What is required: For the data below, transcribe the part that opens with the line containing "ogromną zmianą dla całego organizmu. Proces" and closes with the line containing "wat je te doen", exactly and with no pictures.

Provided entries:

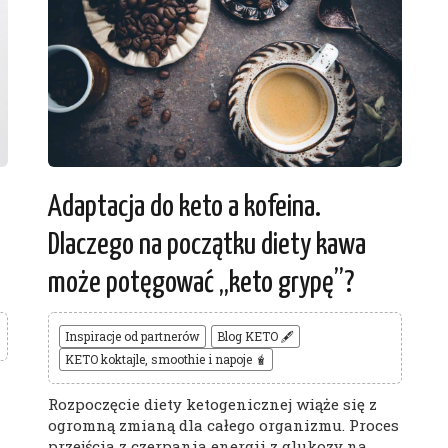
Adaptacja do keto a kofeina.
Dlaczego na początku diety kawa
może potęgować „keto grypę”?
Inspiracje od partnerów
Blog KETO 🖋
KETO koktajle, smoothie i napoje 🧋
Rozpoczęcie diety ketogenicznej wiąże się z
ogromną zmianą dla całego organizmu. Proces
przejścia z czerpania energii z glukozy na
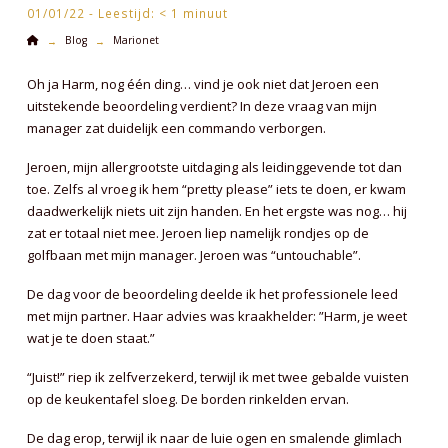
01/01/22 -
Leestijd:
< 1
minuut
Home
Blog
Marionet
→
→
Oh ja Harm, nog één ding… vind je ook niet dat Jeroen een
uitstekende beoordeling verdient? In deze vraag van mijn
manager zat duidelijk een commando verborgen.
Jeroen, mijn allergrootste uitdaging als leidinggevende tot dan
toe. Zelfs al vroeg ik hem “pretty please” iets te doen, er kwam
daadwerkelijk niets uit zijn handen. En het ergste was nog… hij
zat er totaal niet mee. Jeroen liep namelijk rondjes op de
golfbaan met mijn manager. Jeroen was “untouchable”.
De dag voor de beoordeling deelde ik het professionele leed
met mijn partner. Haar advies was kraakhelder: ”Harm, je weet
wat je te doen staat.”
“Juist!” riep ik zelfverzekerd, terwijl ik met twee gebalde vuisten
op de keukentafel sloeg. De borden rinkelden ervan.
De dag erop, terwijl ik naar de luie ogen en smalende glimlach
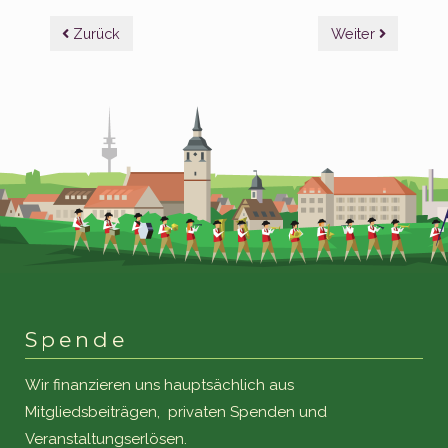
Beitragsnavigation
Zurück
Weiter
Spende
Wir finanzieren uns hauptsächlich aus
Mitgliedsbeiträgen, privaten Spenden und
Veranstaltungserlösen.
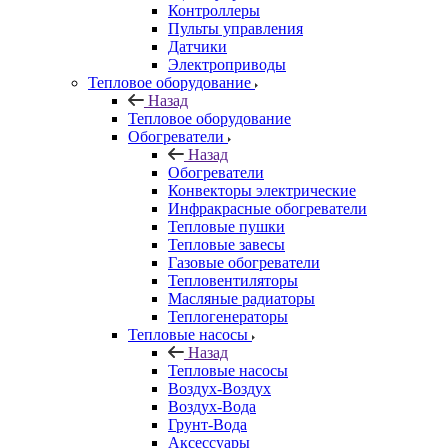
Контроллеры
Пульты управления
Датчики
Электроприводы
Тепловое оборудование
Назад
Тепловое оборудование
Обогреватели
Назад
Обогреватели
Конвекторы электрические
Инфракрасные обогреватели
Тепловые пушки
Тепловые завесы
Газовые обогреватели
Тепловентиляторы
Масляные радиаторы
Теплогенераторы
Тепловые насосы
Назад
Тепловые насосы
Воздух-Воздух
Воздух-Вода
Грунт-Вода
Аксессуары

Result of the exercise:
ogromną zmianą dla całego organizmu. Proces
przejścia z czerpania energii z glukozy na
01/01/22 -
Leestijd:
< 1
minuut
Home
Blog
Marionet
→
→
Oh ja Harm, nog één ding… vind je ook niet dat Jeroen een
uitstekende beoordeling verdient? In deze vraag van mijn
manager zat duidelijk een commando verborgen.
Jeroen, mijn allergrootste uitdaging als leidinggevende tot dan
toe. Zelfs al vroeg ik hem “pretty please” iets te doen, er kwam
daadwerkelijk niets uit zijn handen. En het ergste was nog… hij
zat er totaal niet mee. Jeroen liep namelijk rondjes op de
golfbaan met mijn manager. Jeroen was “untouchable”.
De dag voor de beoordeling deelde ik het professionele leed
met mijn partner. Haar advies was kraakhelder: ”Harm, je weet
wat je te doen staat.”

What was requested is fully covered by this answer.